Toward a Science of Consciousness 1998

M.C.Harrison nospam at
Fri Apr 24 18:57:39 EST 1998

Brian J Flanagan wrote:
> > >To the extent that that is true, computation is irrelevant to
> > >cognition.
> BJ: And you have determined this ... how?

Um, not an expert on this myself, but...

Isn't there a mathematical proof by someone that a syntactically derived
system is capable only of certain things, and is inevitably stumped by a
particular set of problems when confronted with them?

The Chinese room, thing.

You know, when an englishman is replying to chinese questions according
to a set of books that define how to answer, as each question is put
under the door, the englishman refers to a book which tells him the
answer to give back. Can this englishman be said to understand chinese? 

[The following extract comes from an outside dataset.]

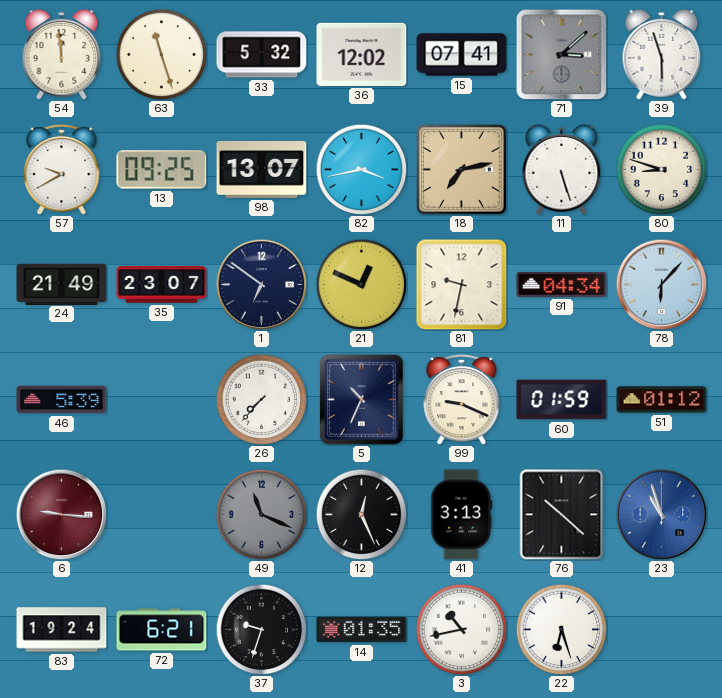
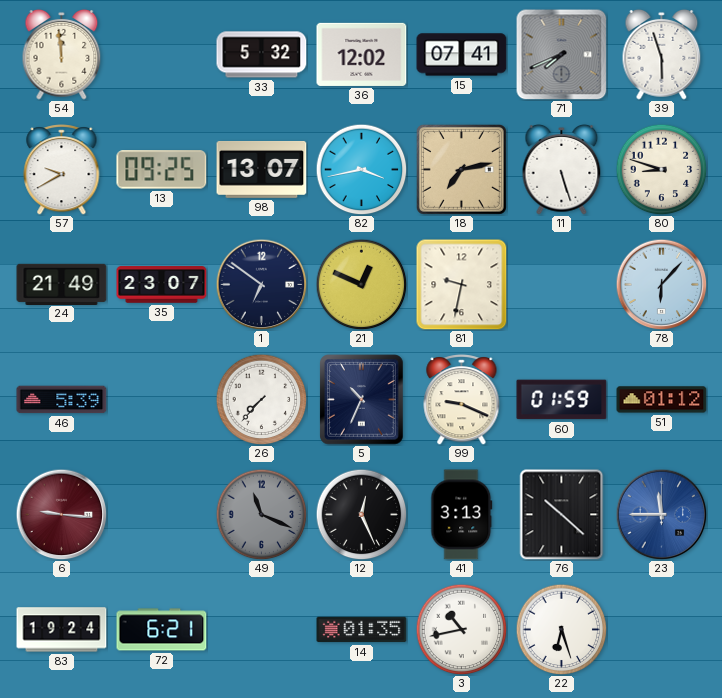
63: 11:27 -> none
71: 3:08 -> 7:41
91: 04:34 -> none
23: 10:57 -> 11:45
37: 9:33 -> none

> > suggestions that a different (non-number crunching) computer
> > architecture might still be able to be conscious.  That's false.  If any
> > computer archictecture can do the job, all of them can, in principle.
> BJ: What principle are you invoking?

I'll take a stab at this. In principle, my elderly computer was
perfectly capable of producing the same answer to a given question as my
spanking new PII, except that it takes quite a lot longer to get to the

This is not a completely satisfactory answer, because win95 checks to
see what cpu I've got and won't run on an 8088, but the principle
appears reasonable.
> > And if a number-crunching computer can't do the job, then NO computer,
> > regardless of architecture can do the job.  Period.
> BJ: Wonderful finality, that--but perhaps it is only a question of what
> one means by 'computer'.

Ones which use syntax and serial processing seem to be poor candidates
for an AI computer. Imitating intelligence, maybe.

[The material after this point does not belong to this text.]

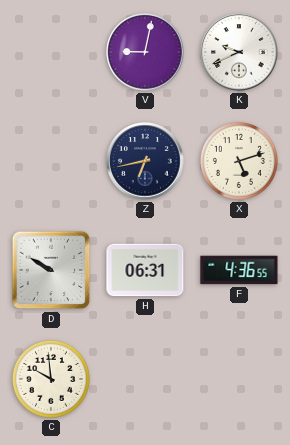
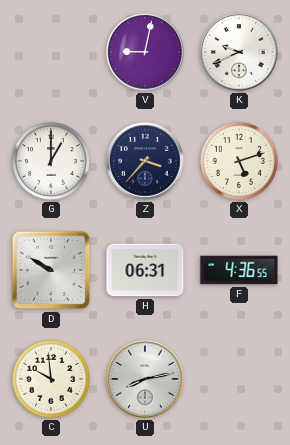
G: none -> 1:00
Z: 6:43 -> 3:37
U: none -> 8:13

And if a rock can be sentient, it would be better to let the computer
decide for itself what to think, rather than putting in a program which
permits no thoughts except those written in stone and coerced using
error correction. Else, what you see is what the programmer told it to
say, not what it is saying. This changes but little if the program can
evolve, it's still a program rather than AI.